Problem: Would you retype the listing word for word, skipping its pictures?

Data for the task:
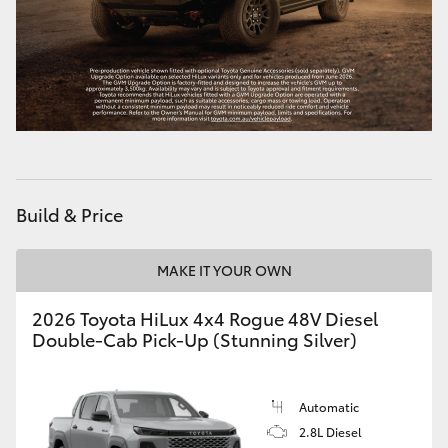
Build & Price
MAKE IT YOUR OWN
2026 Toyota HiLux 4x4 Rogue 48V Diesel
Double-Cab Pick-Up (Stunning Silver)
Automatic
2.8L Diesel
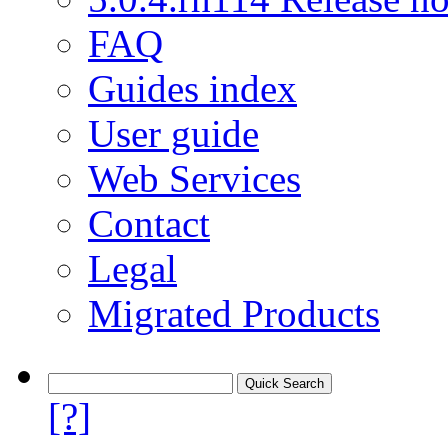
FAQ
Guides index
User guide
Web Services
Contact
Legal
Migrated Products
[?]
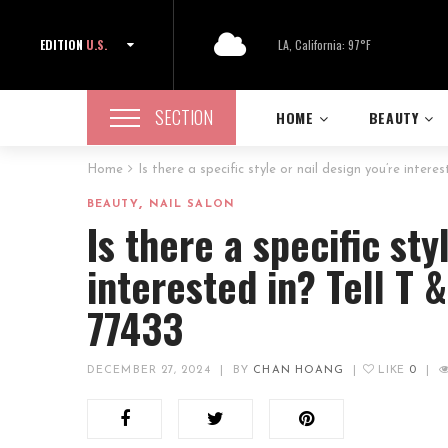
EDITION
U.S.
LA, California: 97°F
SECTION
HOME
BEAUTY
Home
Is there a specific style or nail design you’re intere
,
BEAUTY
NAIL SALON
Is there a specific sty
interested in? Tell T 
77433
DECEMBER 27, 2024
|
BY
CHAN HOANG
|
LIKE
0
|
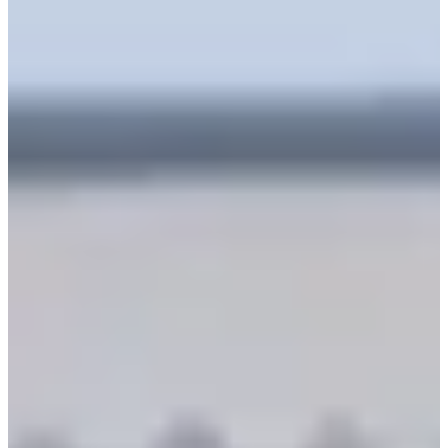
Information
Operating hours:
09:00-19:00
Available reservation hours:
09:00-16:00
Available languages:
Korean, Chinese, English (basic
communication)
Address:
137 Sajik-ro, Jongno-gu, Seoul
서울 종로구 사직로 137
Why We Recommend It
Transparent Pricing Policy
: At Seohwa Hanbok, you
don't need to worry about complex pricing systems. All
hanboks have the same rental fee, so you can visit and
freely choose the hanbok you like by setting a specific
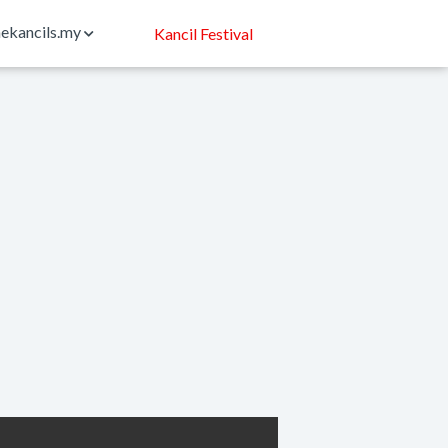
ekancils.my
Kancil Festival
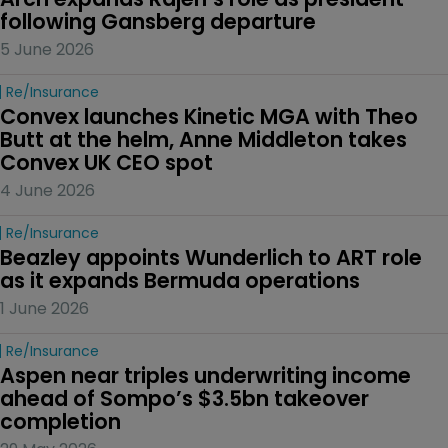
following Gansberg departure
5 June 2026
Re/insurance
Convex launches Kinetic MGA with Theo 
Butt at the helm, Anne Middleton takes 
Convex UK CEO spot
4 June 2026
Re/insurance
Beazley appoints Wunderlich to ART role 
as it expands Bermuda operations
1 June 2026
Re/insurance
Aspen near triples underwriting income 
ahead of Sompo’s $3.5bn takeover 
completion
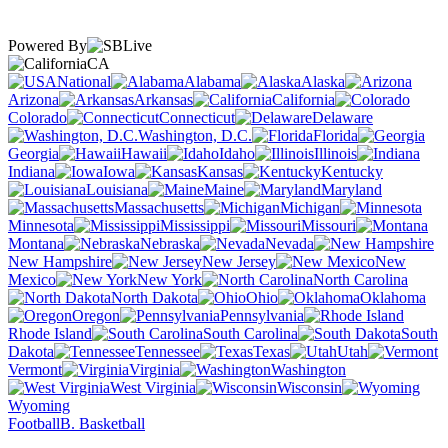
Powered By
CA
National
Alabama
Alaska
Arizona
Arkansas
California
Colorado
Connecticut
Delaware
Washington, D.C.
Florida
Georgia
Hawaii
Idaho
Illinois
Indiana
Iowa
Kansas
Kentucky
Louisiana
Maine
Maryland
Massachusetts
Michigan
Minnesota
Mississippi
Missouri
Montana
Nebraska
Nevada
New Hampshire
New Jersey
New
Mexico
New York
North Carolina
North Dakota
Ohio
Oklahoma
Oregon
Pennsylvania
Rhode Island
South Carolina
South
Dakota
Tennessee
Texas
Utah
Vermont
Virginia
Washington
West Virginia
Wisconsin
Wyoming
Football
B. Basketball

Exercise response:
Build & Price
MAKE IT YOUR OWN
2026 Toyota HiLux 4x4 Rogue 48V Diesel
Double-Cab Pick-Up (Stunning Silver)
Automatic
2.8L Diesel
FAQ
Guides index
User guide
Web Services
Contact
Legal
Migrated Products
[?]
EDITION
U.S.
LA, California: 97°F
SECTION
HOME
BEAUTY
Home
Is there a specific style or nail design you’re intere
,
BEAUTY
NAIL SALON
Is there a specific sty
interested in? Tell T 
77433
DECEMBER 27, 2024
|
BY
CHAN HOANG
|
LIKE
0
|
Information
Operating hours:
09:00-19:00
Available reservation hours:
09:00-16:00
Available languages:
Korean, Chinese, English (basic
communication)
Address:
137 Sajik-ro, Jongno-gu, Seoul
서울 종로구 사직로 137
Why We Recommend It
Transparent Pricing Policy
: At Seohwa Hanbok, you
don't need to worry about complex pricing systems. All
hanboks have the same rental fee, so you can visit and
freely choose the hanbok you like by setting a specific
ekancils.my
Kancil Festival
following Gansberg departure
5 June 2026
Re/insurance
Convex launches Kinetic MGA with Theo 
Butt at the helm, Anne Middleton takes 
Convex UK CEO spot
4 June 2026
Re/insurance
Beazley appoints Wunderlich to ART role 
as it expands Bermuda operations
1 June 2026
Re/insurance
Aspen near triples underwriting income 
ahead of Sompo’s $3.5bn takeover 
completion
Powered By
CA
National
Alabama
Alaska
Arizona
Arkansas
California
Colorado
Connecticut
Delaware
Washington, D.C.
Florida
Georgia
Hawaii
Idaho
Illinois
Indiana
Iowa
Kansas
Kentucky
Louisiana
Maine
Maryland
Massachusetts
Michigan
Minnesota
Mississippi
Missouri
Montana
Nebraska
Nevada
New Hampshire
New Jersey
New
Mexico
New York
North Carolina
North Dakota
Ohio
Oklahoma
Oregon
Pennsylvania
Rhode Island
South Carolina
South
Dakota
Tennessee
Texas
Utah
Vermont
Virginia
Washington
West Virginia
Wisconsin
Wyoming
Football
B. Basketball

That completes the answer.